At StateReference, we gather a large variety of documents from municipalities and state agencies across the Commonwealth of Massachusetts. These documents come to us in a variety of file formats including Portal Document Format (PDF), Microsoft Excel, and Electronic Mail Format (EMF).
Whenever possible, we would like to index the text contained within these documents, and make the full text searchable. In addition, we would like for our users to be able to preview every document on the StateReference website, and not have to download the document and invoke a separate application.
OCR allows us to extract text from documents where the text is only available as a non-machine-readable image. While many PDFs we receive from agencies contain machine-readable text, many are in-fact scans or photos, and the text must be reconstructed.
To accomplish this, we use the excellent open source OCRmyPDF software. This software adds a "text layer" to a PDF document.
Any document on StateReference that we have run through OCR is accompanied by a notice informing the user. In addition, we always present the option to download either the OCR document, or the original provided by the agency.

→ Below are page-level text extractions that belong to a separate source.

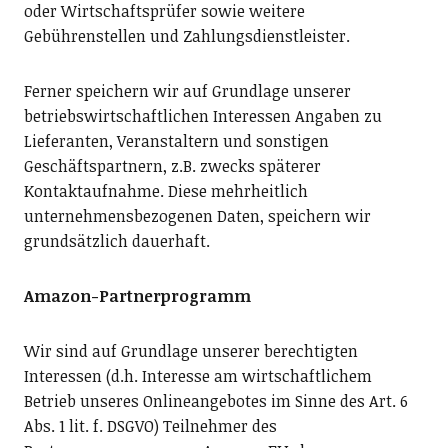
oder Wirtschaftsprüfer sowie weitere
Gebührenstellen und Zahlungsdienstleister.
Ferner speichern wir auf Grundlage unserer
betriebswirtschaftlichen Interessen Angaben zu
Lieferanten, Veranstaltern und sonstigen
Geschäftspartnern, z.B. zwecks späterer
Kontaktaufnahme. Diese mehrheitlich
unternehmensbezogenen Daten, speichern wir
grundsätzlich dauerhaft.
Amazon-Partnerprogramm
Wir sind auf Grundlage unserer berechtigten
Interessen (d.h. Interesse am wirtschaftlichem
Betrieb unseres Onlineangebotes im Sinne des Art. 6
Abs. 1 lit. f. DSGVO) Teilnehmer des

User may find the OCR document more desirable, because you can use the "Find" feature of your PDF reader to search the document, and text can be copy-and-pasted from it. However, the OCR process is not perfect, and there may be errors where text has been incorrectly transcribed.
Some document types can not be displayed directly in your web browser, for example a Microsoft Word document or an email. In those cases we automatically convert into a PDF. The PDF is then viewable in your browser using an embedded viewer.
When you are viewing such a preview, StateReference will always present a notice informing you of this. You will also be presented the option to download the original document that was provided by the agency.